Chili suggested they make a horror movie. Banks asked what the point of making a film would be if they had no place to show it, so suggested they throw a film festival and invite all their friends to make films.

So then they made their first B-Grade film together: Green Jesus , a 15-minute work of depravity featuring our bong-ripping Lord and Saviour defeating an evil gnome and evil pom-poms and debuted it at the first ever B-Grade Horrorfest.

It went off "gang-busters," Banks says. Ten films were shown at the GLC to a rowdy batch of costumed drunks. There were no sponsors. There was no hype - just an hour and a half of gleeful, ultra-low-budget horror-comedy.

Since then it's been the Halloween party and the hottest ticket of the fall shoulder season. This year's batch of 1000 tickets sold out in 24 hours, an incredible record when one considers the apathy among Whistler's youth toward anything not snow related. This is, Banks says, because it's a strictly Whistler event - for the locals by the locals.

"Everyone knows that it's a true local event that no credit card companies or giant corporations are trying to come in and impose their brand images or anything like that," Banks says.

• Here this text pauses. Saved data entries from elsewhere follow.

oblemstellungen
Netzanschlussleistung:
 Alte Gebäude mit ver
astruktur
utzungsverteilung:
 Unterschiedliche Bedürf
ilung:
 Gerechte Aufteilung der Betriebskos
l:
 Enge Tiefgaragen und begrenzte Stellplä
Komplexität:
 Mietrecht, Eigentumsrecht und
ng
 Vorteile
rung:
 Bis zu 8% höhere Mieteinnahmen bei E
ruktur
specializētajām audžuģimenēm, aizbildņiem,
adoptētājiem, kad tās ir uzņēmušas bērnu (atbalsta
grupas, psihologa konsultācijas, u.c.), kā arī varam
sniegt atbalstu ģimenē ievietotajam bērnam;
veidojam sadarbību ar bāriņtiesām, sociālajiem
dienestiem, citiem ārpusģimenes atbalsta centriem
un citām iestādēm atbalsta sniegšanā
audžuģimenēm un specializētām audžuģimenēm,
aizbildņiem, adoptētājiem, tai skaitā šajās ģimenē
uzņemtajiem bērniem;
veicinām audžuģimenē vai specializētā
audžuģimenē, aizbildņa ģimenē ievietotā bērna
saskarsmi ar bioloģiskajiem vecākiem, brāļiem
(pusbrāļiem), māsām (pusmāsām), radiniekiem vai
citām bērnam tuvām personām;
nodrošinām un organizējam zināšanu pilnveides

Of course, few if any corporations would attach their names to these films. Never mind the blood and gore. A man, uh, making sweet love to a roast pig? Yeah. If nothing else, the festival has evolved into a celebration, or maybe just an observance, of Whistler's most demented tendencies.

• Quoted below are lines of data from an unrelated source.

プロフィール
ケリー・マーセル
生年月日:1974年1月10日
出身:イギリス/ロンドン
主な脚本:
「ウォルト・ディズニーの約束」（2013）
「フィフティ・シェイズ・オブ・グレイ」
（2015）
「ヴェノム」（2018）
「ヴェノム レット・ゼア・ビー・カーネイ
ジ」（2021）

"There's nowhere else that we can even show that. People would look at you like you're f---d in the head," Banks says.

As offensive as it has become, all the films are made in good fun. Nearly all of them are comedy films with elements of horror. The violence is largely cartoonish and over the past 10 years the films have been tailored to inspire audience participation. Boos and jeers are encouraged and expected.

"It's still mostly about everyone doing it for the fun. I think that's what most people pick up on and that's what made it catch fire," Banks says.

This year's festival is completely sold out, as we mentioned, so there's no real point in writing about it other than to hype it up for those who already have tickets.

For the rest of you, there might still be some tickets floating around on Craigslist. Happy hunting.